= What you have to do =
Take the entries below and retype them exactly.

Collected data:
○ ○ ○

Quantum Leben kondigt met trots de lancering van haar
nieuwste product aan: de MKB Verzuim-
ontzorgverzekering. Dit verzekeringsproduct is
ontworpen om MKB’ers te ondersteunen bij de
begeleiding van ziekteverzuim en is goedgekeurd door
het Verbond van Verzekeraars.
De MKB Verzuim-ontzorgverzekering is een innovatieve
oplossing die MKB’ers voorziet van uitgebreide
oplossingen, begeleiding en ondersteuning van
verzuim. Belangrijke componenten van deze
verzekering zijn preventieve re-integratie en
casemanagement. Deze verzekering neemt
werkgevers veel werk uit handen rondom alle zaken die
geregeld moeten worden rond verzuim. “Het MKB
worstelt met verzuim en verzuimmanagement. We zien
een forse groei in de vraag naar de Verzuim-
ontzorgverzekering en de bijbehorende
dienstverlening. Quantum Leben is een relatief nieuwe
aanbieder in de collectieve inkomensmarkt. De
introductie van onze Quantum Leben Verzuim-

○ ○ ○

= Your solution =
Quantum Leben kondigt met trots de lancering van haar
nieuwste product aan: de MKB Verzuim-
ontzorgverzekering. Dit verzekeringsproduct is
ontworpen om MKB’ers te ondersteunen bij de
begeleiding van ziekteverzuim en is goedgekeurd door
het Verbond van Verzekeraars.
De MKB Verzuim-ontzorgverzekering is een innovatieve
oplossing die MKB’ers voorziet van uitgebreide
oplossingen, begeleiding en ondersteuning van
verzuim. Belangrijke componenten van deze
verzekering zijn preventieve re-integratie en
casemanagement. Deze verzekering neemt
werkgevers veel werk uit handen rondom alle zaken die
geregeld moeten worden rond verzuim. “Het MKB
worstelt met verzuim en verzuimmanagement. We zien
een forse groei in de vraag naar de Verzuim-
ontzorgverzekering en de bijbehorende
dienstverlening. Quantum Leben is een relatief nieuwe
aanbieder in de collectieve inkomensmarkt. De
introductie van onze Quantum Leben Verzuim-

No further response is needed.